Ce texte correspond à une partie de la retranscription du reportage ci-dessus. Cliquez sur la vidéo pour la regarder en intégralité.
Un obus impressionnant, d’une quarantaine de centimètres, affleure le sol de Cornusse (Cher). Cette munition non explosée a été trouvée en lisière du festival de musique techno qui se déroule depuis trois jours sur un terrain militaire près de Bourges. Les démineurs ont dû intervenir pour déplacer l’engin en lieu sûr. Dans la matinée du dimanche 3 mai, un éclat d’obus a été trouvé à proximité de l’immense rassemblement : 20 000 personnes, selon les autorités, sur un champ de tir de l’armée, un festival non déclaré.
Aucun incident majeur n’est à signaler pour l’instant, mais cinq personnes ont été conduites à l’hôpital, notamment pour avoir massivement consommé de la drogue. Le ministre de l’Intérieur, Laurent Nuñez, est venu sur place et durcit le ton. « C’est donc un rassemblement musical illégal. Pour que ça ne se reproduise plus, il faut durcir les sanctions. Il n’y a que ça que les gens comprennent, d’une manière générale », a-t-il déclaré.
Objectif du gouvernement : faire diminuer le nombre de rassemblements de ce type en France : 437 en 2023, 326 en 2024, et 337 en 2025, avec un projet de loi qui prévoit de faire de l’organisation d’une rave party un délit puni de deux ans d’emprisonnement. Aujourd’hui, c’est une simple contravention de 1 500 euros.

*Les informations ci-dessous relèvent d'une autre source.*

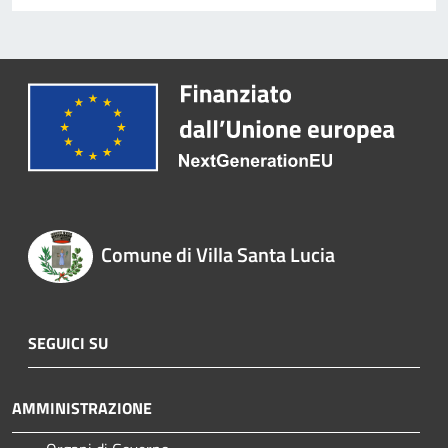
Comune di Villa Santa Lucia
SEGUICI SU
AMMINISTRAZIONE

Dès la soirée de dimanche, en quittant le site à pied ou en véhicule, de nombreux festivaliers ont été contrôlés. Près de 2 000 amendes ont été dressées ce jour. Deux jeunes gens s’attendent à être verbalisés pour leur participation. « On va recevoir un courrier chez nous pour nous dire 135 euros d’amende, mais bon… On aimerait bien faire des teufs légales, sauf que quand on demande à faire des teufs légales, c’est toujours refusé », déplore une participante.
La plupart des festivaliers assurent qu’ils continueront à venir à ces rendez-vous musicaux et à les défendre. Près de Bourges, la rave party géante touche à sa fin sous un ciel menaçant.